WASHINGTON (TND) — Many homeowners across the country face an increasingly difficult time getting affordable property insurance. It's leaving some with inadequate and sometimes no coverage at all when disaster strikes.
Spotlight on America National Investigative Correspondent Angie Moreschi looks into what's driving this trend and which states are the worst when it comes to getting homeowners insurance.
From tornadoes to wildfires to severe storms, extreme weather is sweeping across many parts of the country this summer wreaking havoc and causing destruction for homeowners.
Data shows these damaging weather events are increasing in frequency and intensity nationwide, and homeowners are paying the price with some insurance companies bailing out on coverage in high-risk areas.
It absolutely is bad for consumers,” American Policyholder Association Executive Director Doug Quinn told Spotlight on America. “What it comes down to is a lot of these carriers are saying, we no longer want to accept risk in this state.”
Most recently, State Farm and Allstate, two of the nation’s biggest insurance carriers, stopped writing new policies in California citing the severe hazard of wildfires.
That follows a similar pull-back by several companies in hurricane-vulnerable Florida, including both Farmers and AIG, which stopped taking new customers in the state in June.
It’s set homeowners up for skyrocketing rates.
Vince Arcuri is a longtime real estate agent in Tampa and says he’s used to seeing double-digit insurance hikes for homeowners, but nothing prepared him for the bill his own dad got this year.

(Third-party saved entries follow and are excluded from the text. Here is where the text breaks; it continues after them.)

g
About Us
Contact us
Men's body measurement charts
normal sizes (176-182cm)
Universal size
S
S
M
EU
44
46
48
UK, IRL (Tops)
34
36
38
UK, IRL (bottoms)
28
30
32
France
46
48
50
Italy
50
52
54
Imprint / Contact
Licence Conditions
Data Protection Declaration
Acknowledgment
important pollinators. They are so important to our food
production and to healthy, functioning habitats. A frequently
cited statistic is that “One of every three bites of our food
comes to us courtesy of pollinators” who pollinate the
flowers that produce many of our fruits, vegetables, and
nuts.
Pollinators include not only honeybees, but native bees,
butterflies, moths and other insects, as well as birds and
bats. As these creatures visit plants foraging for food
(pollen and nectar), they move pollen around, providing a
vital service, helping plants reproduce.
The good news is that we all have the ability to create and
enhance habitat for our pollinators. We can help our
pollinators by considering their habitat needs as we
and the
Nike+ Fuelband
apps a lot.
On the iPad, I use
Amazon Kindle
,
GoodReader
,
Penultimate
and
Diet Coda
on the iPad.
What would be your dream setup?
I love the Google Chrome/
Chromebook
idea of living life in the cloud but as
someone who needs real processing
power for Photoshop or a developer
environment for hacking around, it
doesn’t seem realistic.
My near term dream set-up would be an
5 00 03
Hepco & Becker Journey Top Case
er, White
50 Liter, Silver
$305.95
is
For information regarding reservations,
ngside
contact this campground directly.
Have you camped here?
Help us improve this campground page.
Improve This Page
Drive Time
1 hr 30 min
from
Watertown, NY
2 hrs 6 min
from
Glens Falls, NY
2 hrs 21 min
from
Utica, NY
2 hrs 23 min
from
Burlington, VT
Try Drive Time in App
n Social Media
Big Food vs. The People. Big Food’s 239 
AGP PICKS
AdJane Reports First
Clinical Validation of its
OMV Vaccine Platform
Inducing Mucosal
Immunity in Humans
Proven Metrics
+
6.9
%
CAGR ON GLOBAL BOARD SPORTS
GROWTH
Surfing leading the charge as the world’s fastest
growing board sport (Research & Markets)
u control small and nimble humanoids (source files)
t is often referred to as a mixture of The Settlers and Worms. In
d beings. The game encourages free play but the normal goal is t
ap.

ARCURI: "All of a sudden, we got the premium this year, and he opened up the mail and it was up 100%, year over year."
MORESCHI: "100%!"
ARCURI: "It went up from $2000 to $4000."
MORESCHI: "What was your reaction?
ARCURI: "Well, we were stunned."
Frankie Arcuri, 86, has lived in the 1,100 square foot home that his parents built for most of his life and says he’s never seen anything like this.
“It was like double. I live on Social Security, and it's too much money,” Mr. Arcuri said.
Homeowners across Florida are getting hit with similar increases, driving some to take drastic measures.
Homeowner Larry Bendik decided to cancel his coverage altogether, after getting hit with a $1,200 premium increase, last fall.
MORESCHI: "So, you made a pretty big decision to go self-insured."
BENDIK: "Yes."
MORESCHI: "Was that a hard decision? I mean, that's a little risky."
BENDIK: "Even if something happened, I would still get stuck with a big bill anyway. You know, it didn’t make sense to pay that premium and get very little in return."
Bendik says, even if he paid the increase, his insurance would only have covered about half the value of his home in a catastrophic disaster, so he decided to take a calculated risk and self-insure.
It’s something a growing number of Floridians are doing when their homes are paid off. The Insurance Information Institute estimates about 7% of homeowners nationwide self-insure. In Florida, that number is double at 14%.
Self-insuring is only an option if your home is paid off because homeowners with a mortgage are required to have property insurance.
Despite the insurance crisis playing out in Florida and California, those high-profile disaster states are actually not considered the most expensive for homeowners’ insurance in the country.
According to Insurance.com, that distinction belongs to three states in tornado alley:
Florida is in the news a lot and the peril is big in California, but what people don’t understand is these Midwest states are getting hammered constantly,” Doug Quinn with the American Policyholders Association explained.
When it comes to premiums based on private insurance, Florida ranks in the middle at $2,426 and California was among the lowest at just under $1,400.
Those numbers, however, are based on a survey of rates from major insurance carriers in each state. They don’t account for hundreds of thousands of customers who can no longer get private insurance in those states and have been driven into state-backed insurers of last resort, like Citizens in Florida and FAIR in California.
Friedlander blames insurance fraud and lawsuits for driving many companies to limit or pull out of the Sunshine State, forcing a record number of homeowners into Citizens. More than 1.3 million Floridians now get their insurance through that state’s insurer of last resort.
We've never seen anything like this across the country,” Friedlander said. “The state-backed insurer is also the largest insurer. More than 15% market share. Because you can't find coverage with the private insurer.”
Also in California, the Insurance Information Institute says the rates are artificially low because state regulations cap what insurance companies can charge.
“Insurance just doesn't work that way. If insurance companies cannot charge the correct rates for the risks they write, they're not going to stay in that market,” Insurance Information Institute spokesperson Mark Friedlander told Spotlight on America, referring to big carriers like Allstate and State Farm, which recently pulled back on covering homeowners in the Golden State.
Taking into account shrinking coverage options, in addition to cost, the Insurance Information Institute ranks California as one of the five worst states and puts Florida at the top of the list.
It's all left life-long Floridians like the Arcuri’s wondering whether Florida has become unaffordable for the average homeowner.
“It’s frustrating. Florida is really becoming too expensive for people like my dad. Retirees used to come here all the time, but they’re going to have to find another place because regular folks are getting priced out,” Vince Arcuri said.